A historic monument that marks Karl Marx’s grave has been vandalised for the second time in two weeks.
Photographs shared by Highgate Cemetery show the memorial sprayed with phrases such as “Architect of genocide, terror and oppression” in red paint.
The words “doctrine of hate” were also painted on the Grade I-listed monument memorial in north London.
The Highgate Cemetry twitter account shared the photos of the damage on Saturday.
The tweet read: “Red paint this time, plus the marble tablet smashed up. Senseless. Stupid. Ignorant. Whatever you think about Marx’s legacy, this is not the way to make the point.”
Last week gardeners found vandals had damaged the monument perhaps beyond repair.
The damage was done by someone “hitting it repeatedly with a metal instrument,” the chief executive of the Friends of Highgate Cemetery Trust, Ian Dungavell told HuffPost UK.
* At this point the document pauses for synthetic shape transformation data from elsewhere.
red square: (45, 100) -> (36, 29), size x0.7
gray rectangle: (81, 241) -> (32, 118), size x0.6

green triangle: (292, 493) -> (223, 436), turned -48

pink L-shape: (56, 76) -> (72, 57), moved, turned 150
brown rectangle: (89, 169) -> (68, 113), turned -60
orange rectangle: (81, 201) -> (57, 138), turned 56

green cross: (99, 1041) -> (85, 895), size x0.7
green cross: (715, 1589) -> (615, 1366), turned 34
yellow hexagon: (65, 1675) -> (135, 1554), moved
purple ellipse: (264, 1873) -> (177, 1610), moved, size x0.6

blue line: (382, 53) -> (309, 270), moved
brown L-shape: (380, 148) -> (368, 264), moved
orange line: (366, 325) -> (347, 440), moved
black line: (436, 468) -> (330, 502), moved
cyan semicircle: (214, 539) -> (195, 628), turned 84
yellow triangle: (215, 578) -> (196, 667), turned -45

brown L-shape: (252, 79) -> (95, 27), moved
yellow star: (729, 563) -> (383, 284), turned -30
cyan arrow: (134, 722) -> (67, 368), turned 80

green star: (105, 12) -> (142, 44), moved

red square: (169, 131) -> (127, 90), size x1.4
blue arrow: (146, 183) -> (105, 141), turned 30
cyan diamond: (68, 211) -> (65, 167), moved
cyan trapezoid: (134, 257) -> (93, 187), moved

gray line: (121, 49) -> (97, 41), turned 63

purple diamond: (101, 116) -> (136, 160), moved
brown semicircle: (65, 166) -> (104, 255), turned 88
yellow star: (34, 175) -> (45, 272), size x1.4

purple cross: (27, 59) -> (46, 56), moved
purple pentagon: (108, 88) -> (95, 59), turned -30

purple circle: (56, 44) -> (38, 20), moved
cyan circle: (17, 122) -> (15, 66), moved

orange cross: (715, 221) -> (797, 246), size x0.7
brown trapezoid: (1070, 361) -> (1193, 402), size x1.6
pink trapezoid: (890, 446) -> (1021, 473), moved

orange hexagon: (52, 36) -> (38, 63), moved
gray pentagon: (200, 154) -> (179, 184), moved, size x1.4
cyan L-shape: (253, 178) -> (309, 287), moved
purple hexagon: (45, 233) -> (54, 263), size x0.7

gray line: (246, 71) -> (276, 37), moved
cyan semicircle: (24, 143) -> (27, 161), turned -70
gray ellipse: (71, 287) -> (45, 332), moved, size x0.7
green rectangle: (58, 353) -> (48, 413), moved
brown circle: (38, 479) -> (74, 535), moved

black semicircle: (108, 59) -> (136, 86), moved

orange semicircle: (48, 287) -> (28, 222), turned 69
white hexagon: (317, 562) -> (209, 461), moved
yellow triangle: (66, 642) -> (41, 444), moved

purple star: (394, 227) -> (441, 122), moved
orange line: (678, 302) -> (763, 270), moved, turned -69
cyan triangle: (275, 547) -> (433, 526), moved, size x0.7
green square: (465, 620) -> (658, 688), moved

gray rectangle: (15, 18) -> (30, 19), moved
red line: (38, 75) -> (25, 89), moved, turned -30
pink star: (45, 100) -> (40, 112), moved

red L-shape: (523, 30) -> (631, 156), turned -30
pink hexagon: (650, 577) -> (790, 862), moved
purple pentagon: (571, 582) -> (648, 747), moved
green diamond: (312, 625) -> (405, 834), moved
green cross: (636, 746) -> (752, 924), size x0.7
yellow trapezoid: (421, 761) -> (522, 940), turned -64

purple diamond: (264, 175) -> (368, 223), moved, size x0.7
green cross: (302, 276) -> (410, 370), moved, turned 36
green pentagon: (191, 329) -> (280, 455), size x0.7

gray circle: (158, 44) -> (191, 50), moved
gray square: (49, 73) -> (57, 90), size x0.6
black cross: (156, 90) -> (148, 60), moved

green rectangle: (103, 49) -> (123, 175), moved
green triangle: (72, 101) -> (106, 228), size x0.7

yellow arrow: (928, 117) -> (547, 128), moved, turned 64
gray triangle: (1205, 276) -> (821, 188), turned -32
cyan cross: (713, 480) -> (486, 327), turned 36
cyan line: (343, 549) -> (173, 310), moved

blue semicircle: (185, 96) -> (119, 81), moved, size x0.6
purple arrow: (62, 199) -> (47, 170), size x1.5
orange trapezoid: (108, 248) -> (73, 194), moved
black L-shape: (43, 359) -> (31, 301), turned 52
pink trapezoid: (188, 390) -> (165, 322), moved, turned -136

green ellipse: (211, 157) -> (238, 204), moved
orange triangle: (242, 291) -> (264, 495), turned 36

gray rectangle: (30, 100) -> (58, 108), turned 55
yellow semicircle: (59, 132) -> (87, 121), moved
He added they would get specialists to repair the damage but said: “it will never be the same again.”
He said: “What’s upsetting is attempts to make vandalism part of the political process, but I’m heartened by the people who aren’t Marxists but know it’s not the way to treat the monument of such an important historical figure.
“If it is a far-right ideological attack, then people will know it’s wrong and we need to have political debate out in the open and not resort to crude vandalism.”
The vandals targeted an original gravestone which Marx himself had purchased, which was set in place after his burial in 1883.
The monument, which has become a site of pilgrimage for the admirers of his work, was constructed in 1954 and incorporated the gravestone.
The monument has been attacked previously, most notably during the 1970s, when according to Dungavell, vandals damaged the face of the bust and attempted to put a bomb inside it to destroy it.
No arrests have been made over the 4 February attack.